- The question we most commonly ask is the “what” question-what subjects shall we teach?
- When the conversation goes a bit deeper, we ask the “how” question-what methods and techniques are required to teach well?
- Occasionally, when it goes deeper still, we ask the “why” question-for what purpose and to what ends do we teach?
- But seldom, if ever, do we ask the “who” question-who is the self that teaches? How does the quality of my selfhood form-or deform-the way I relate to my students, my subject, my colleagues, my world? How can educational institutions sustain and deepen the selfhood from which good teaching comes?
Parker Palmer, The Courage To Teach
Beginning my position as a new Head of School, I opened our first full staff professional learning session with the above quote from educator Parker Palmer. Determined to shift from my voice to our voices as quickly as possible, I moved almost immediately to a learning activity modified from one Palmer describes later in his book.
Imagine a moment when everything was going right for you as a teacher; when your teaching was so good you felt you were born to teach, and you knew you were making a difference for students.
The happy social buzz of first day greetings, which had begun shortly before our learning session as we arrived for a welcome breakfast, continued. The ebullient, celebratory mood of greeting friends and colleagues after a summer apart gently moved deeper, broaching seldom asked questions about qualities of teachers that lie at the heart of learning; transcending curriculum, instruction, and assessment.
After a short time, I invited teachers and staff who wanted to do so to share with the whole group; acknowledging teachers’ humility and reluctance to speak in a manner that might feel like boasting. The stories inspired. Some were about individual students’ triumphs in overcoming challenge or adversity; some about entire classes making remarkable progress; and others about a key attribute of a teacher that positively impacted students year after year. We applauded each and every speaker, beginning our year with appreciation.
We then moved just a bit deeper as Parker Palmer encourages us to do. I asked teachers to focus, not on their own celebratory stories, but on those of their colleagues, identifying the gifts, the personal strengths and qualities within their colleagues, that bring success. Colleagues talked about care, the ability to listen, patience, perseverance in the face of challenge, and grounding in enduring values. They spoke, meaningfully and thoughtfully, not about skills or specific knowledge, but rather about qualities that enable teachers to connect and build relationships with students. Intuitively, teachers reached beyond themselves, emphasizing the need to understand our students, equating greatness in teaching to connection with students; as individuals, as a class, and as a school-wide community of learners.

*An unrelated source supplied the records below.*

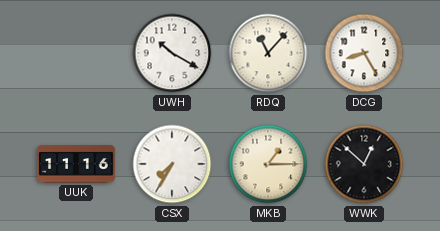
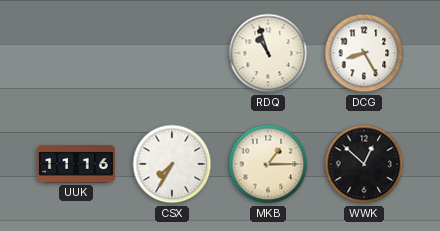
UWH: 10:20 -> none
RDQ: 11:07 -> 10:57
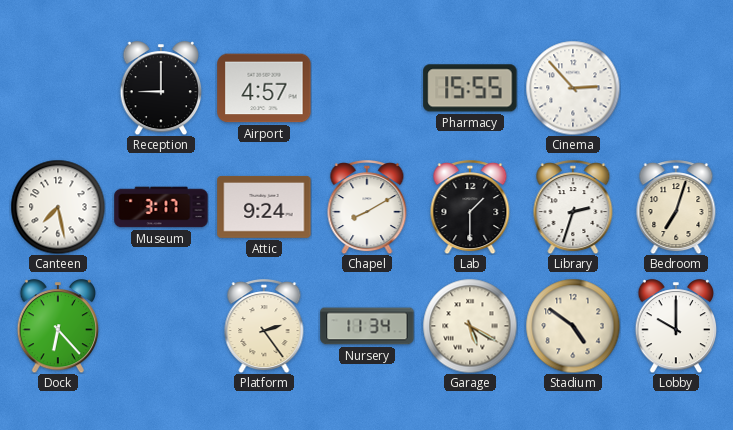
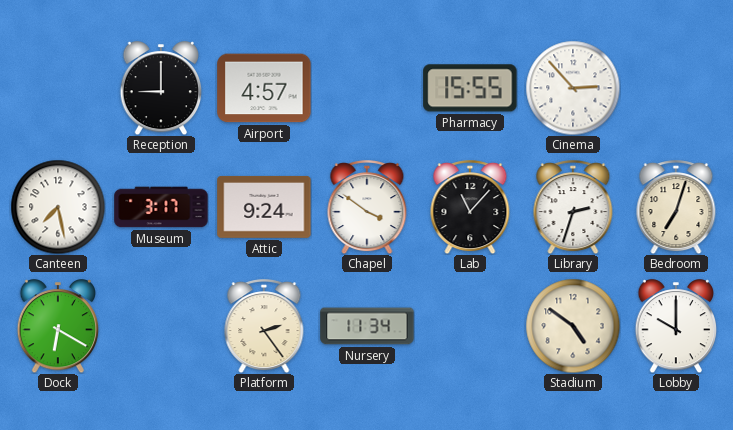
Chapel: 8:10 -> 3:51
Lab: 1:30 -> 11:07
Dock: 6:23 -> 6:20
Garage: 5:20 -> none
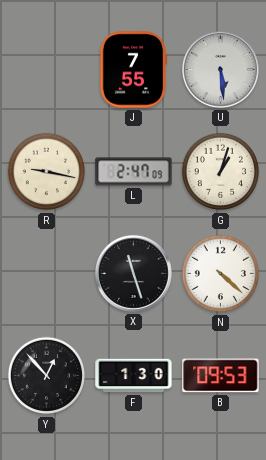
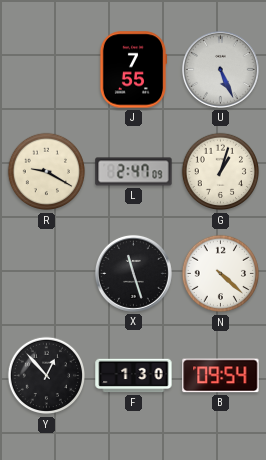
U: 5:29 -> 5:26
R: 9:17 -> 9:20
B: 09:53 -> 09:54
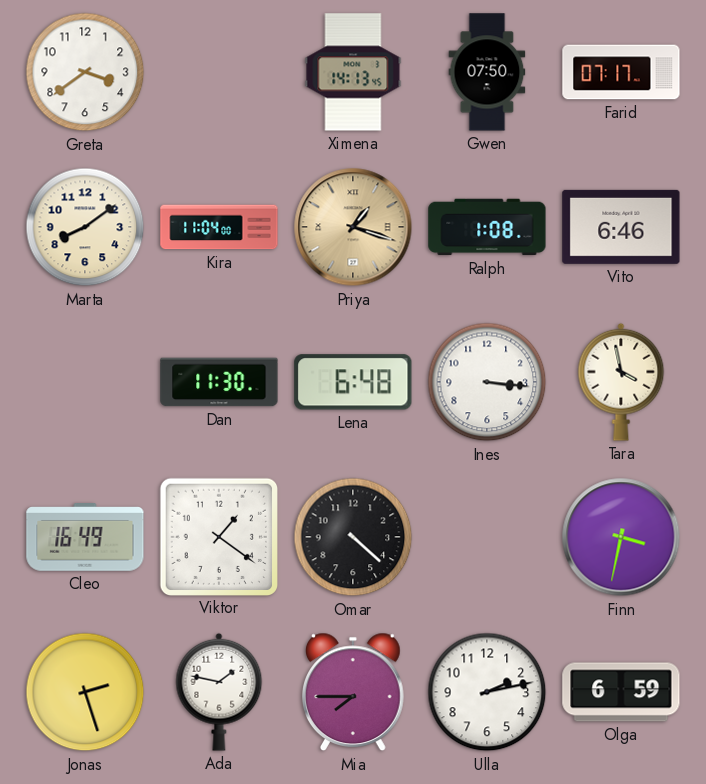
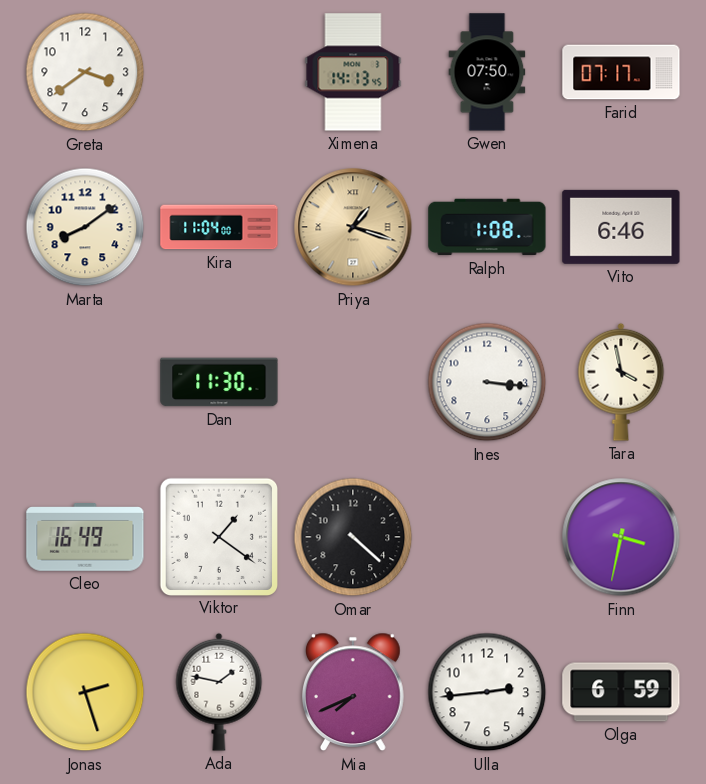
Lena: 6:48 -> none
Mia: 7:45 -> 7:41
Ulla: 2:13 -> 2:44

As we concluded the session, I shared with teachers my commitment to being present in classrooms regularly, not to judge, but to engage, learn, appreciate, and support. In time, I plan to offer ongoing non-judgemental feedback to prompt teacher reflection. Yet in the beginning, as teachers at my new school and I get to know each other and develop trusting relationships, I choose to refrain from offering feedback and instead to focus almost exclusively on presence and heartfelt appreciation. As the Head of School of an independent school, in which the format for teacher evaluation is not mandated by a district or the state, I have that freedom. I can take some time, engage with teachers, and collaboratively design a feedback framework emphasizing growth.

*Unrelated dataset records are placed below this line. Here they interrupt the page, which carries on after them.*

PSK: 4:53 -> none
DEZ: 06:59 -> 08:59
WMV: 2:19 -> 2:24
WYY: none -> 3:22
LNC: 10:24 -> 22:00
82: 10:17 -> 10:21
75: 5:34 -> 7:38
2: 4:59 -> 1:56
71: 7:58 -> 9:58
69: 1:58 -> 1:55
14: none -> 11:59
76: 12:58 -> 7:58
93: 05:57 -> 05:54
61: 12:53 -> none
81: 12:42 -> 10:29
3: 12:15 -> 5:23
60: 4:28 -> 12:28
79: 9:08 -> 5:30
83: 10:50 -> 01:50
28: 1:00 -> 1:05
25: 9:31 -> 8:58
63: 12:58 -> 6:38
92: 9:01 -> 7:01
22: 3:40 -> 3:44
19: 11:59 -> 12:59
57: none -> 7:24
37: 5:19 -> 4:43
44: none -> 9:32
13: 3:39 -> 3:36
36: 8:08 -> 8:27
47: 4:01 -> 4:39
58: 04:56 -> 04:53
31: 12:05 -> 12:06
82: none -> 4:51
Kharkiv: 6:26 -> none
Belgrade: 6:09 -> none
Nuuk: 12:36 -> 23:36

In the past I interpreted, or more likely misinterpreted, educational research as indicating that paradoxically praise is judgmental and disrespectful of teachers’ and students’ abilities to reflect on their own learning; successes and mistakes alike. Teachers opened my eyes; sharing the pain of giving heart and soul and only infrequently, if at all, receiving appreciation from supervisors. I have heard from teachers about how disconcerting it is to feel as if one is “on stage” as a supervisor, even a caring supervisor, observes. Trained to focus on learning from mistakes, teachers often, almost obsessively, analyze what went wrong in a lesson,while glossing over what went right. We frequently see ourselves through intensely critical lenses and imagine those observing us do as well. We too often neglect to celebrate our successes, inadvertently missing out on the potential to build from our strengths.

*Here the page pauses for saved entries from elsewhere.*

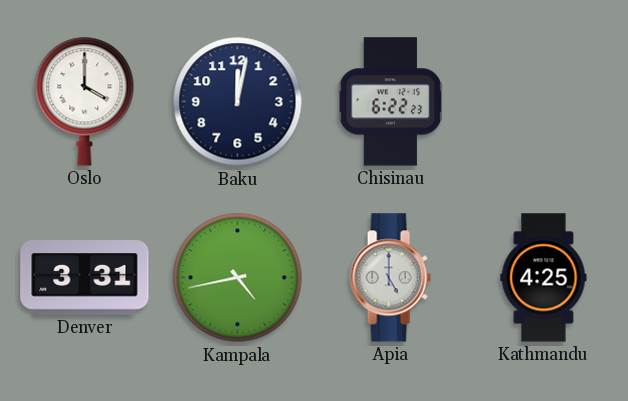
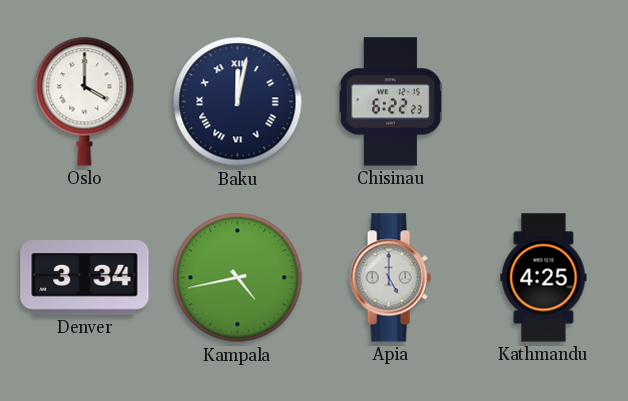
Baku numerals: Arabic -> Roman
Denver: 3:31 -> 3:34
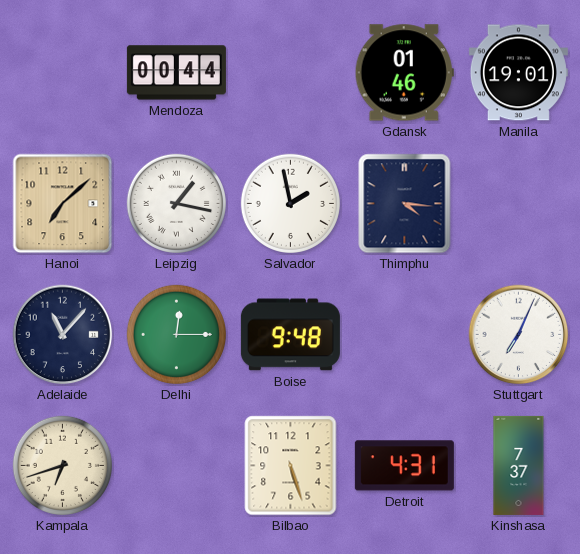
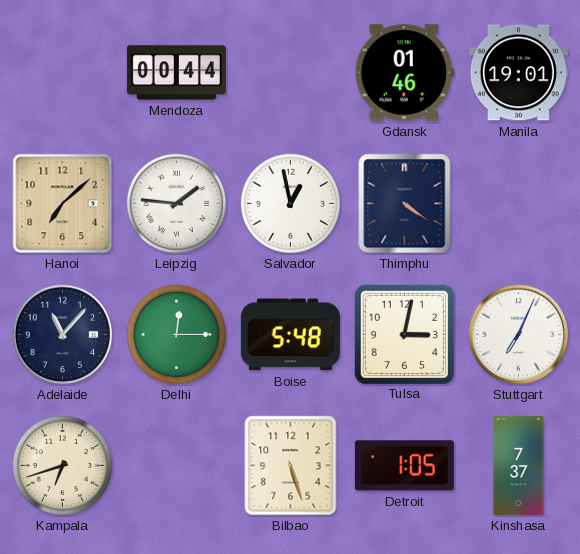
Leipzig: 1:17 -> 1:46
Salvador: 1:58 -> 12:58
Thimphu: 4:16 -> 4:21
Boise: 9:48 -> 5:48
Tulsa: none -> 3:02
Detroit: 4:31 -> 1:05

As Parker Palmer boldly asserts, it takes courage to teach. That courage deserves appreciation.
And so, I reach out to teachers in my own school, and to colleagues more broadly wondering about ways of structuring appreciative, reflective exploration of teaching practice. If you were able to structure a system of feedback for professionals to promote growth, in lieu of formal evaluation, what process would you use? What components would you include? What would be helpful for you?